BEGIN Supplied material

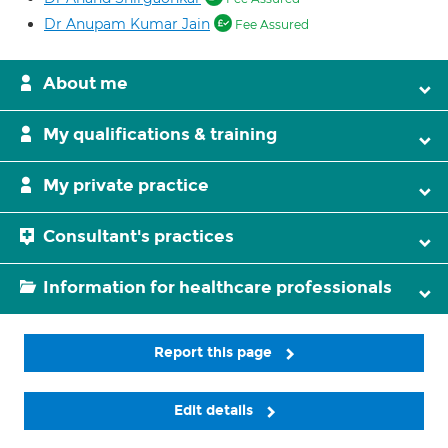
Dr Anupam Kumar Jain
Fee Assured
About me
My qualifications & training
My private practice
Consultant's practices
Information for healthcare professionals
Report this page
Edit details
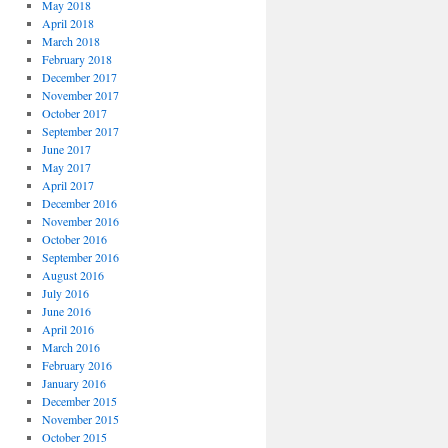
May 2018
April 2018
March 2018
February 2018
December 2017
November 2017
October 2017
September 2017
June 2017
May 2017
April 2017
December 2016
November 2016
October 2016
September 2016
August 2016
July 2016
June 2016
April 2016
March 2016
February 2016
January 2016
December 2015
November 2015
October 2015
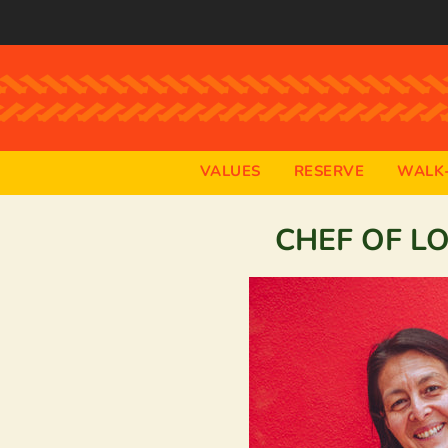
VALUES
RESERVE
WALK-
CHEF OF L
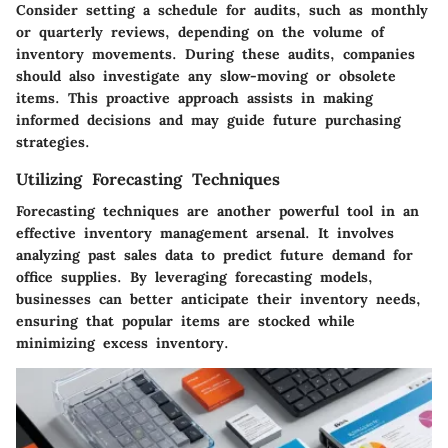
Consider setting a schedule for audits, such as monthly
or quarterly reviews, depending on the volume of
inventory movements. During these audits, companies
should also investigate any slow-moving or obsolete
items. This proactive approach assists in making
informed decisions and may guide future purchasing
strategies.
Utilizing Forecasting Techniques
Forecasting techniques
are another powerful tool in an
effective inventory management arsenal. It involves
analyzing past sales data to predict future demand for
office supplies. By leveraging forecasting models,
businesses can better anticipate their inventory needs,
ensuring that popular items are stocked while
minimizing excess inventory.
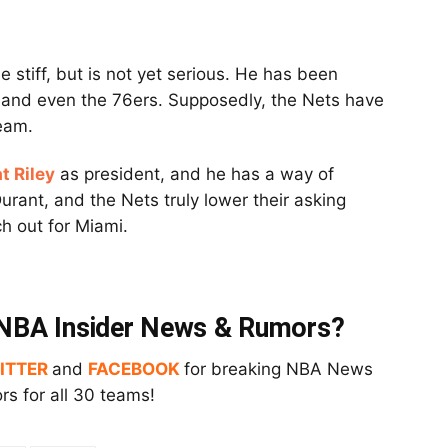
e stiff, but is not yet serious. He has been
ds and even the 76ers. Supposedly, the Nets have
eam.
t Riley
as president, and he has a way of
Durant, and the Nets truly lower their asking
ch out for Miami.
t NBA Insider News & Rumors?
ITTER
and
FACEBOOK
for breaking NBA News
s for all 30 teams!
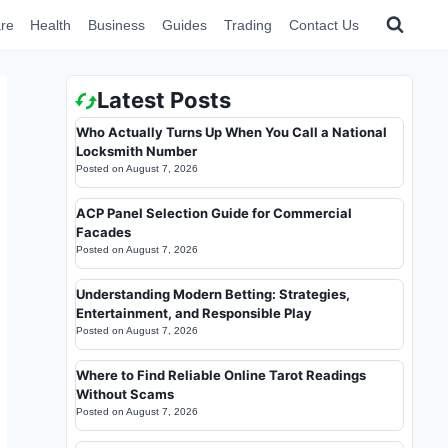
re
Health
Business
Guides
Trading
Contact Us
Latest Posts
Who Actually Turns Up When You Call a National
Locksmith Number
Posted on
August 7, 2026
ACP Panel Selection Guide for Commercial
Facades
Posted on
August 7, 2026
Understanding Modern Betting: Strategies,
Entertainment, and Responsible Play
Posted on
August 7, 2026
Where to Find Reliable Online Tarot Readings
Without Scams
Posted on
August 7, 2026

END Supplied material

Exercise goal
In the records above, find the line with "ensuring that popular items are stocked while" and the line with "ch out for Miami."; please transcribe exactly those two lines and all lines between them, omitting any picture.

Answer to this task
ensuring that popular items are stocked while
minimizing excess inventory.
e stiff, but is not yet serious. He has been
ds and even the 76ers. Supposedly, the Nets have
eam.
t Riley
as president, and he has a way of
Durant, and the Nets truly lower their asking
ch out for Miami.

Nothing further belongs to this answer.